Write your question here.
Hello guys, first of all i am really sorry for inconvenience i am very new around here.
i have a huge text file that looks like this
I would like to compare Seq1 to with the rest of the sequences, if the letter matches it does nothing but if it doesnt then puts a "-" so
the output: A--D--G since only A,D and G are matching. I have no idea how to do it. I am not familiar with programming so i need suggestions and also how can i do it.
In other words you have a table (aka 2D array) and you want to highlight the conserved columns. A column is conserved, if same character is on every line.

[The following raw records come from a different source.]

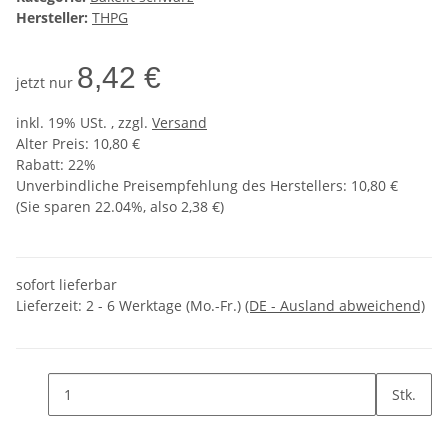
Hersteller:
THPG
8,42 €
jetzt nur
inkl. 19% USt. , zzgl.
Versand
Alter Preis: 10,80 €
Rabatt:
22%
Unverbindliche Preisempfehlung des Herstellers
:
10,80 €
(Sie sparen
22.04%
, also
2,38 €
)
sofort lieferbar
Lieferzeit:
2 - 6 Werktage (Mo.-Fr.)
(DE - Ausland abweichend)
Stk.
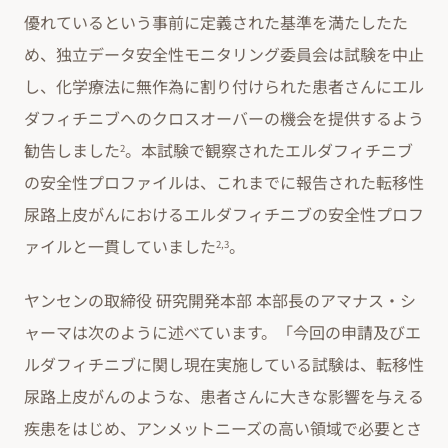
優れているという事前に定義された基準を満たしたた
め、独立データ安全性モニタリング委員会は試験を中止
し、化学療法に無作為に割り付けられた患者さんにエル
ダフィチニブへのクロスオーバーの機会を提供するよう
勧告しました
。本試験で観察されたエルダフィチニブ
2
の安全性プロファイルは、これまでに報告された転移性
尿路上皮がんにおけるエルダフィチニブの安全性プロフ
ァイルと一貫していました
。
2,3
ヤンセンの取締役 研究開発本部 本部長のアマナス・シ
ャーマは次のように述べています。「今回の申請及びエ
ルダフィチニブに関し現在実施している試験は、転移性
尿路上皮がんのような、患者さんに大きな影響を与える
疾患をはじめ、アンメットニーズの高い領域で必要とさ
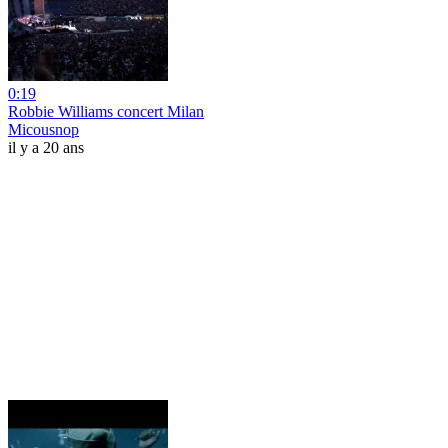
0:19
Robbie Williams concert Milan
Micousnop
il y a 20 ans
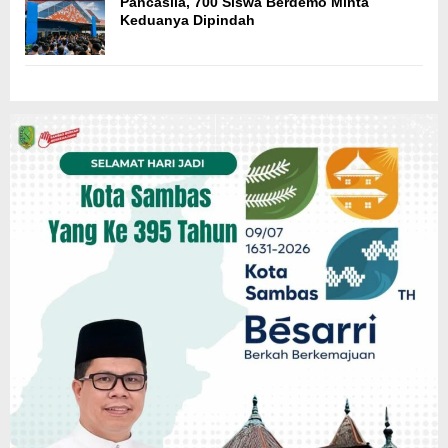
Pancasila, 700 Siswa Berdemo Minta
Keduanya Dipindah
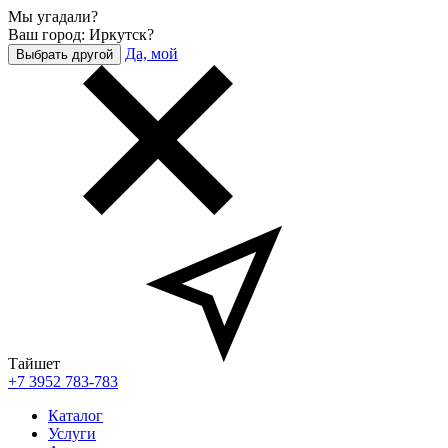
Мы угадали?
Ваш город: Иркутск?
Да, мой
Выбрать другой
Тайшет
+7 3952 783-783
Каталог
Услуги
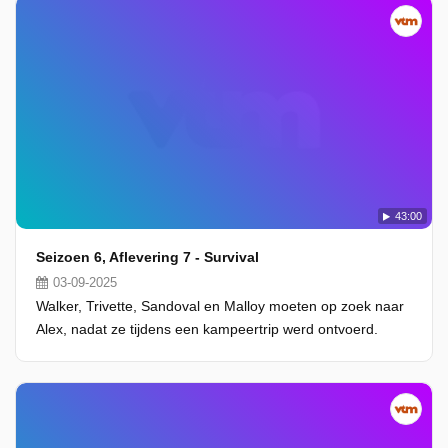
43:00
Seizoen 6, Aflevering 7 - Survival
03-09-2025
Walker, Trivette, Sandoval en Malloy moeten op zoek naar
Alex, nadat ze tijdens een kampeertrip werd ontvoerd.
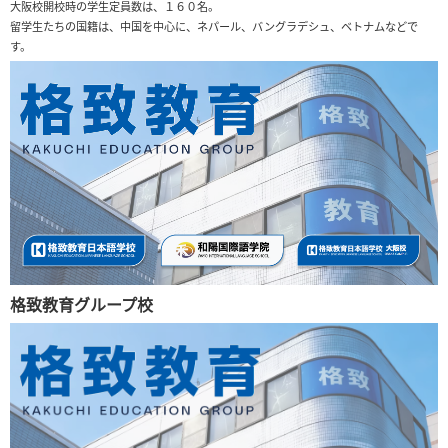
大阪校開校時の学生定員数は、１６０名。
留学生たちの国籍は、中国を中心に、ネパール、バングラデシュ、ベトナムなどで
す。
格致教育グループ校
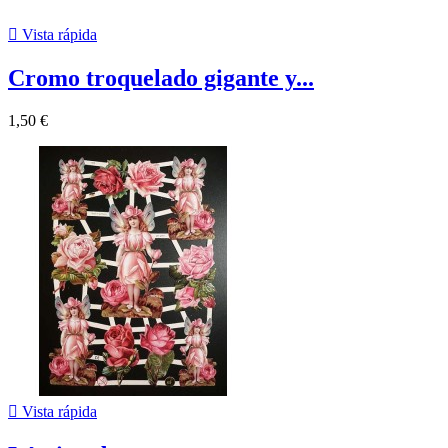

Vista rápida
Cromo troquelado gigante y...
1,50 €

Vista rápida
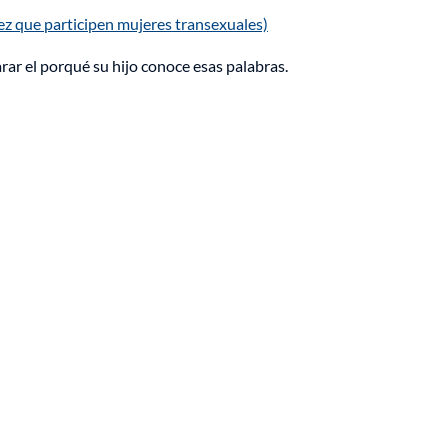
ez que participen mujeres transexuales)
ar el porqué su hijo conoce esas palabras.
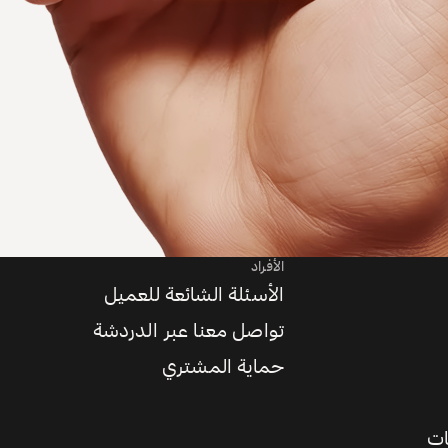
الأفراد
الأسئلة الشائعة للعميل
تواصل معنا عبر الدردشة
حماية المشتري
ات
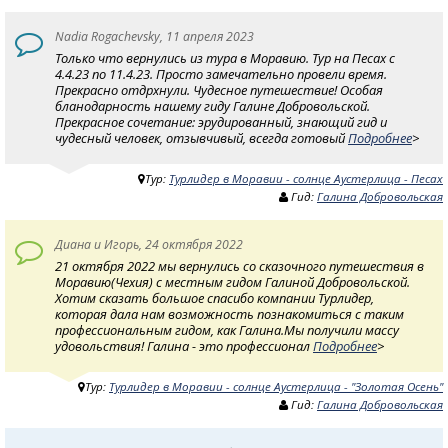
Nadia Rogachevsky, 11 апреля 2023
Только что вернулись из тура в Моравию. Тур на Песах с
4.4.23 по 11.4.23. Просто замечательно провели время.
Прекрасно отдрхнули. Чудесное путешествие! Особая
бланодарность нашему гиду Галине Добровольской.
Прекрасное сочетание: эрудированный, знающий гид и
чудесный человек, отзывчивый, всегда готовый
Подробнее
>
Тур:
Турлидер в Моравии - солнце Аустерлица - Песах
Гид:
Галина Добровольская
Диана и Игорь, 24 октября 2022
21 октября 2022 мы вернулись со сказочного путешествия в
Моравию(Чехия) с местным гидом Галиной Добровольской.
Хотим сказать большое спасибо компании Турлидер,
которая дала нам возможность познакомиться с таким
профессиональным гидом, как Галина.Мы получили массу
удовольствия! Галина - это профессионал
Подробнее
>
Тур:
Турлидер в Моравии - солнце Аустерлица - "Золотая Осень"
Гид:
Галина Добровольская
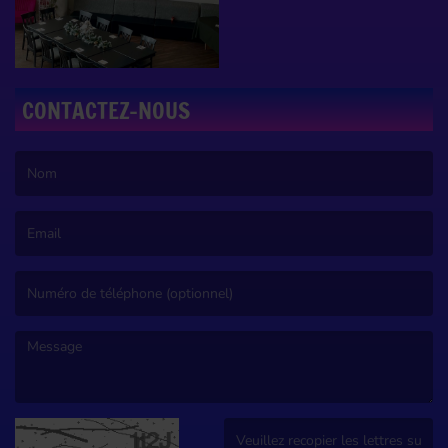
CONTACTEZ-NOUS
(Le nom est obligatoire. )
(L’email est obligatoire. )
(Le message est obligatoire. )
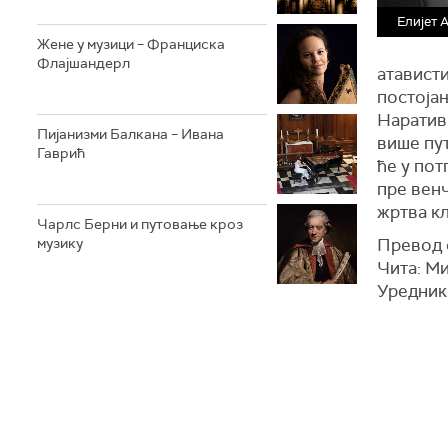
Елијет 
Жене у музици – Франциска
Флајшандерл
атависти
постојањ
Наративн
Пијанизми Балкана – Ивана
више пут
Гаврић
ће у пот
пре венч
жртва кл
Чарлс Берни и путовање кроз
музику
Превод 
Чита: М
Уредник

The real question is: Why? You say that you are not familiar with programming. Why do you try that approach? Is it so that you have to program or do you actually want that output, no matter how?
@keskiverto
I am working on my thesis, there is this data and i have to do this by hand actually. since my data is huge, its going to take too much time. So i thought with programming it would make it easier for me as i was told from a friend, it would be a simple coding but unfortunately he doesnt know how to do it. I was advised to do it in C++ so here i am, trying to figure out.
Hi minomic, i really appreciate ur help and thank you for your concern, no i couldnt solve the problem, i have run the code you gave but i am getting an error. By the way where should i get the output? In the same file? I am still in the process of understanding your coding. Thank you so much again.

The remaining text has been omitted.